§ **What to do**: Print the listing below exactly, images excluded.

§ **Source data**:
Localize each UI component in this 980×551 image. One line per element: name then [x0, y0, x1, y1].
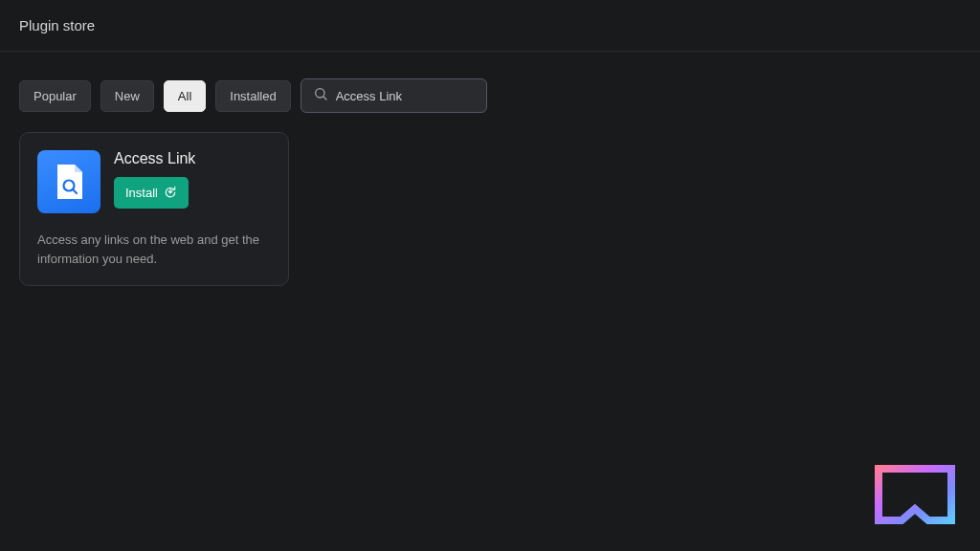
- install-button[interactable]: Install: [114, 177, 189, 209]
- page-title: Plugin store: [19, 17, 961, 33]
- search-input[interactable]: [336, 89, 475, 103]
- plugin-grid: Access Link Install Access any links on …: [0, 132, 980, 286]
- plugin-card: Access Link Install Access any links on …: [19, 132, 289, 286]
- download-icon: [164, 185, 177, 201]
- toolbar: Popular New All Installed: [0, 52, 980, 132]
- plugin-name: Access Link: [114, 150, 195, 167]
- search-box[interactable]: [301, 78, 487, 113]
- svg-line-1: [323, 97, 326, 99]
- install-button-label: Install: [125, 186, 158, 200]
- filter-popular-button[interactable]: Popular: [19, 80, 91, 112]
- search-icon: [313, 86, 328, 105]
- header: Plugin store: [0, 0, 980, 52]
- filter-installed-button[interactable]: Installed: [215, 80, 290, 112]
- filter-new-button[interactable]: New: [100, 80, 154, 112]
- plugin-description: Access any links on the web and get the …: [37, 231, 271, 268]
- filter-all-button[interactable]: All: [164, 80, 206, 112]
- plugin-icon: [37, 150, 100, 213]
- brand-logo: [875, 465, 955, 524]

§ **Output**:
Localize each UI component in this 980×551 image. One line per element: name then [x0, y0, x1, y1].
- install-button[interactable]: Install: [114, 177, 189, 209]
- page-title: Plugin store: [19, 17, 961, 33]
- search-input[interactable]: [336, 89, 475, 103]
- plugin-grid: Access Link Install Access any links on …: [0, 132, 980, 286]
- plugin-card: Access Link Install Access any links on …: [19, 132, 289, 286]
- download-icon: [164, 185, 177, 201]
- toolbar: Popular New All Installed: [0, 52, 980, 132]
- plugin-name: Access Link: [114, 150, 195, 167]
- search-box[interactable]: [301, 78, 487, 113]
- svg-line-1: [323, 97, 326, 99]
- install-button-label: Install: [125, 186, 158, 200]
- filter-popular-button[interactable]: Popular: [19, 80, 91, 112]
- search-icon: [313, 86, 328, 105]
- header: Plugin store: [0, 0, 980, 52]
- filter-installed-button[interactable]: Installed: [215, 80, 290, 112]
- filter-new-button[interactable]: New: [100, 80, 154, 112]
- plugin-description: Access any links on the web and get the …: [37, 231, 271, 268]
- filter-all-button[interactable]: All: [164, 80, 206, 112]
- plugin-icon: [37, 150, 100, 213]
- brand-logo: [875, 465, 955, 524]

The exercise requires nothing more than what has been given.